• **What is required**
In the records below, print each line exactly and leave every image out.

= Beginning of Section =

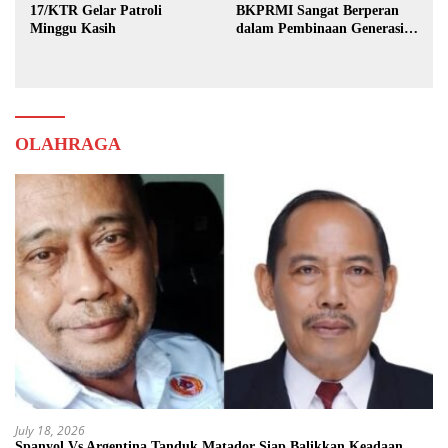
17/KTR Gelar Patroli
BKPRMI Sangat Berperan
Minggu Kasih
dalam Pembinaan Generasi
Muda
OLAHRAGA
July 18, 2026
Spanyol Vs Argentina Tanduk Matador Siap Balikkan Keadaan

= End of Section =

• **Solution to this problem**
17/KTR Gelar Patroli
BKPRMI Sangat Berperan
Minggu Kasih
dalam Pembinaan Generasi
Muda
OLAHRAGA
July 18, 2026
Spanyol Vs Argentina Tanduk Matador Siap Balikkan Keadaan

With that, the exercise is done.